Published Jul 30, 2022
drivesbarefoot
17 Posts
Our unit is unlike any other inpatient acute unit I’ve worked at in the past mainly because we continue to run newly started ESRD and AKI patients as outpatients who have been discharged. (Our unit is part of the hospital, we hospital staff and not run by either of the big 2). The ESRD patients and sometimes AKI patients eventually get placed in outpatient units but it sometimes takes weeks and even months. When our acute inpatient load gets heavy, it makes for a difficult day to say the least because we have our resident outpatients. Plus our site manager needs to spend so much time working on outpatient placement, monitoring URRs and other chronic monthly labs, care plans, etc but yet is expected be a resource, do patient care every day she works and also take call.

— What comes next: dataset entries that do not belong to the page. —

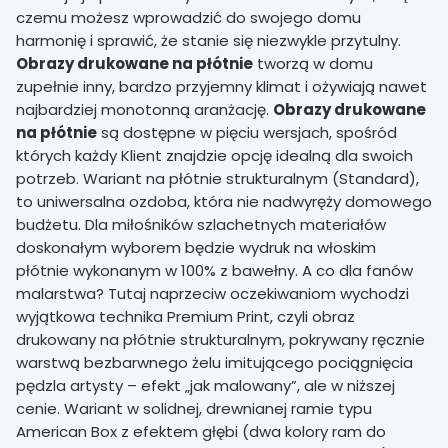
czemu możesz wprowadzić do swojego domu
harmonię i sprawić, że stanie się niezwykle przytulny.
Obrazy drukowane na płótnie
tworzą w domu
zupełnie inny, bardzo przyjemny klimat i ożywiają nawet
najbardziej monotonną aranżację.
Obrazy drukowane
na płótnie
są dostępne w pięciu wersjach, spośród
których każdy Klient znajdzie opcję idealną dla swoich
potrzeb. Wariant na płótnie strukturalnym (Standard),
to uniwersalna ozdoba, która nie nadwyręży domowego
budżetu. Dla miłośników szlachetnych materiałów
doskonałym wyborem będzie wydruk na włoskim
płótnie wykonanym w 100% z bawełny. A co dla fanów
malarstwa? Tutaj naprzeciw oczekiwaniom wychodzi
wyjątkowa technika Premium Print, czyli obraz
drukowany na płótnie strukturalnym, pokrywany ręcznie
warstwą bezbarwnego żelu imitującego pociągnięcia
pędzla artysty – efekt „jak malowany”, ale w niższej
cenie. Wariant w solidnej, drewnianej ramie typu
American Box z efektem głębi (dwa kolory ram do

We had 9 full time RNs but because of all the challenges with healthcare in general these past couple of years, we are down to 3 core staff RNs and utilize travelers. We also have a great group of LPNs and CHTs. We are about to lose another core staff RN (in this case our site manager who has managed to do a great job but is at the end of her rope) and this will definitely throw us into crisis staffing. I’m curious, anyone in acutes run outpatients as their “home” unit until placement? And what are your site managers typical duties in a “normal” acute inpatient unit that doesn’t run outpatients? Also, are there any independent hospitals that offer great incentive call pay? Sorry this got long and thanks for your response in advance!